When the soul buries itself in desolation, life no longer makes sense. This is how people who suffer from depression feel. The disease is one of the most underestimated in its severity. And it is unequally distributed: According to the AOK Federal Association, women are almost twice as likely to suffer from depression as men. Doctors have long puzzled over why this is so.

But now scientists at the Icahn School of Medicine at Mount Sinai in New York hope to have found an answer to the question. It is in the genome and belongs to a group of molecules that are now world famous: RNAs, or, to put it bluntly, ribonucleic acids. Mankind got to know them as a corona vaccine; as molecules that carry the blueprint of a protein. They usually get the information from the genetic material that is in our cells. In the case of vaccination, we got them injected.

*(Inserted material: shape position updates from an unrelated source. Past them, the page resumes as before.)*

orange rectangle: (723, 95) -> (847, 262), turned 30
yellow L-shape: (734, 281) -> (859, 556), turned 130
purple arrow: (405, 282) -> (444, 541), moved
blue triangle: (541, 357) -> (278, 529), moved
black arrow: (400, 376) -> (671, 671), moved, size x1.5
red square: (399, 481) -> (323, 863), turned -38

But another group of RNA molecules can do even more. It can turn circuits on and off in the body – and thus ensure that more or fewer proteins are formed, i.e. that genes are read or remain silent. Such RNAs, which do not form blueprints for proteins, as we now know, can affect a person’s health. They allow the body to react to external influences to which it is exposed, such as diet. They are divided into two groups: long and very short variants. WELT AM SONNTAG has already reported on therapies that stop a so-called microRNA that fuels heart failure. The development of our brain even depended on the molecules that had been neglected for a long time.

So it is perhaps not surprising that the team led by neuroscientist and psychiatrist Eric Nestler, director of the Friedman Brain Institute, came across one of the long RNAs when examining the brain samples of deceased people. It occurs primarily in the cells of the nervous system, which form the protective layer around the nerve tracts. Especially women who had suffered from severe depression showed high levels of it. So the scientists checked the role of RNA in mice and made a surprising discovery: only the females, who made a lot of it in the region of the brain where emotional evaluation is processed, showed anxious and depressive behavior.

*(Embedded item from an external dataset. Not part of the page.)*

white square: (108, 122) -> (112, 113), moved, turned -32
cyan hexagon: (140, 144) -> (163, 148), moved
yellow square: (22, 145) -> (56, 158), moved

In order to transfer their experiments to humans, the scientists then examined how much of the RNA circulates in the blood of severely depressed women. Here, too, they found significantly higher levels. What is particularly noteworthy is the finding that the amount of RNA correlates with the degree of the disease. When the women were treated, the amount in the blood dropped. The researchers now hope to have found a new starting point for the treatment of depression in women. Incidentally, they named the RNA molecule Fedora after a film starring Hildegard Knef.